In theory then, opting out of standardized testing ought to be a fairly simple process. However, there are some limits to this. Page and Guisbond both note that in their state of Massachusetts – along with seven others – a high school exit exam is necessary for students to receive their high school diplomas. While these states are a minority, it’s still important to do your research to make sure your child isn’t missing out on something that will affect their educational career.
Nehring warns parents that, while opting out in large numbers can be an effective form of protest, it may be risky to opt out alone. Guisbond says she’s heard of instances where parents attempting to opt their child out of standardized testing have been refused or told their child would be given a makeup test later on. In Florida, some third graders were even held back in 2016 for refusing to participate in state assessments.
As a result, factors like the number of students opting out at your child’s school and your school’s response to that initial opt-out letter may ultimately determine whether or not you go through with opting your child out of standardized testing.

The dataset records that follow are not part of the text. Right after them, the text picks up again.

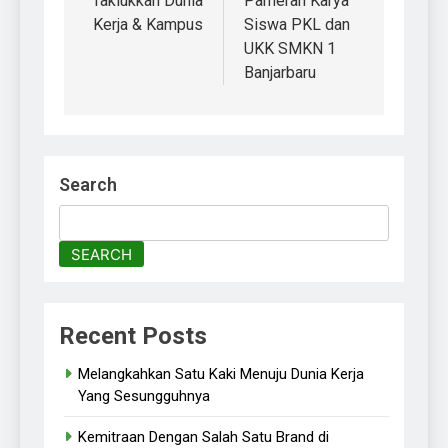
Taklukkan Dunia
Pameran Karya
Kerja & Kampus
Siswa PKL dan
UKK SMKN 1
Banjarbaru
Search
SEARCH
Recent Posts
Melangkahkan Satu Kaki Menuju Dunia Kerja
Yang Sesungguhnya
Kemitraan Dengan Salah Satu Brand di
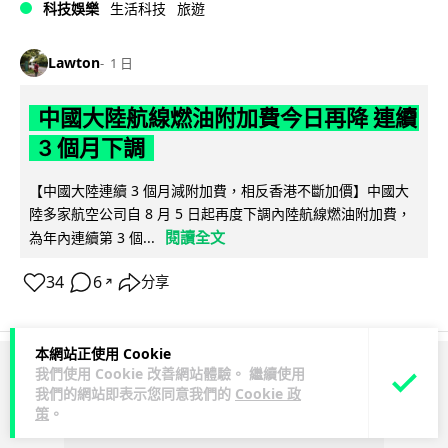
科技娛樂
生活科技
旅遊
Lawton
1 日
中國大陸航線燃油附加費今日再降 連續
3 個月下調
【中國大陸連續 3 個月減附加費，相反香港不斷加價】中國大
陸多家航空公司自 8 月 5 日起再度下調內陸航線燃油附加費，
閱讀全文
為年內連續第 3 個...
34
6
分享
↗
本網站正使用 Cookie
我們使用 Cookie 改善網站體驗。 繼續使用
ADVERTISEMENT
我們的網站即表示您同意我們的
Cookie 政
策
。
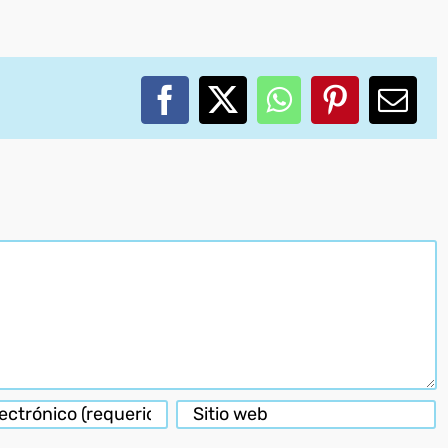
Facebook
X
WhatsApp
Pinterest
Corr
elec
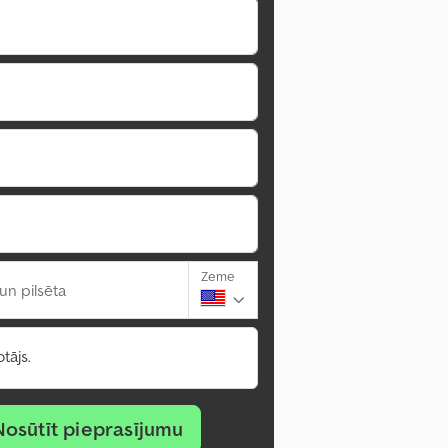
Zeme
un pilsēta
tājs.
Nosūtīt pieprasījumu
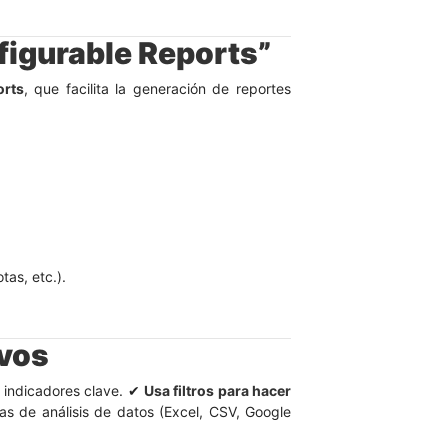
figurable Reports”
orts
, que facilita la generación de reportes
tas, etc.).
ivos
s indicadores clave. ✔
Usa filtros para hacer
as de análisis de datos (Excel, CSV, Google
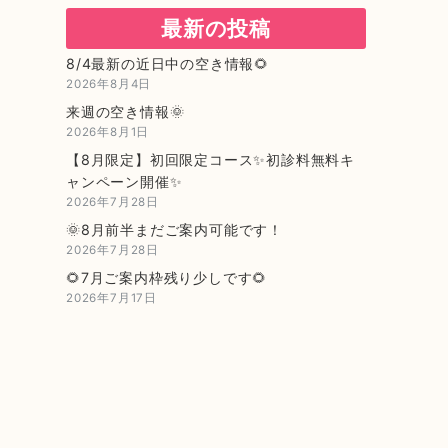
最新の投稿
8/4最新の近日中の空き情報🌻
2026年8月4日
来週の空き情報🌞
2026年8月1日
【8月限定】初回限定コース✨初診料無料キ
ャンペーン開催✨
2026年7月28日
🌞8月前半まだご案内可能です！
2026年7月28日
🌻7月ご案内枠残り少しです🌻
2026年7月17日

And while ESSA requires 95% of students in each school to take these assessments, it leaves the enforcement of this up to the states, requiring them to develop an accountability plan in the event that a school or district fails to meet this standard. According to a 2021 report from the University of Minnesota, the vast majority of states across the country had participation rates at or above 95% for the 2018-2019 school year.
Each state has a different action plan for how to address low participation rates, making it important to research your local situation. California, for example, takes note of low participation rates but these rates are not factored into a school’s rating; Florida, on the other hand, mandates direct intervention from the state’s Department of Education until participation rates are met.
However, schools cannot directly lose federal funding due to low participation rates, and advocates for opting out say parents generally don’t need to worry about negative impacts on their student’s school by opting out.